I'm almost done with it (about 10 pages from the end), and I admit I had the same feelings about the book at the beginning as the OP did.

It starts very boring especially when the rest of the series have been about awesome battles and uber-people etc. I honestly thought it was turning out to be another book like Descent of Angels where I was gonna have to drag myself through the whole thing, gritting my teeth. However, I know and love Graham McNeill's other books and I decided to press on because it must get better in the end.

And boy was I right! Its a little like a train ride (and I mean old style coal-powered trains) where it starts slow, but builds pace until the end is just awesome! Finally a new piece of Necron Fluff in a book (which makes me wonder when McNeill will have a book that includes the Deciever seeing as he's done the two other main C'tan), and also a great read that actually made me interested in the Mechanicum, which I'd written off as that gay fiddly bit that gives the Imperium their technology but is too dumb to use it properly and now believes they have to chant and massage it with oils to make ANYTHING work.

So in total, a great read! McNeill has yet to dissapoint!


----------



## 1001st Son (Feb 28, 2009)

I liked it, for the most part, but it was hard to judge it fairly, having just finished _Legion_. I love the AL, so it is hard to follow that IMO. Rho-Mu was definitely my favorite character. He was just cool.


----------



## Inquisitor_ball (May 12, 2008)

an insight into how Aweome the emperor is once again


----------



## Death Shroud (Mar 1, 2008)

Inquisitor_ball said:


> an insight into how Aweome the emperor is once again


It's true, every now and again in the Horus Heresy books there's a little snippet of background that makes your jaw drop. The piece about the Emperor's plan to create the Mechanicum was one such piece, he is an absolute legend.


----------



## xiawujing (Mar 2, 2009)

1001st Son said:


> I liked it, for the most part, but it was hard to judge it fairly, having just finished _Legion_. I love the AL, so it is hard to follow that IMO. Rho-Mu was definitely my favorite character. He was just cool.

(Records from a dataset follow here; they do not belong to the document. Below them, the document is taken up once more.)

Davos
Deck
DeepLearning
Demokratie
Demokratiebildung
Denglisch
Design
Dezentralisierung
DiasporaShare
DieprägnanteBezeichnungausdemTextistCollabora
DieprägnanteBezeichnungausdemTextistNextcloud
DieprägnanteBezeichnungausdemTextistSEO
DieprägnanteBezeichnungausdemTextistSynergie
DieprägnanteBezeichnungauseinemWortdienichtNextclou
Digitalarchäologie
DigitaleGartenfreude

You didn't read "Battle For The Abyss" in between then?


----------



## War$m!7H (Jun 20, 2008)

good. it wasnt good at all :biggrin: BFTA was horrendous.


----------



## Wolfblade (Mar 18, 2008)

I enjoyed it. 

I was somewhat disappointed with Legion and Battle. For me, Mechanicum has put the series back on track.


----------



## Child-of-the-Emperor (Feb 22, 2009)

aye its put the Series back on track for me i guess, i Didn't enjoy Battle for the Abyss, Legion was a good read however and revealed some nice new fluff


----------



## War$m!7H (Jun 20, 2008)

Its always nice to have some new fluff about a Legion which nobody really knew about. :biggrin:


----------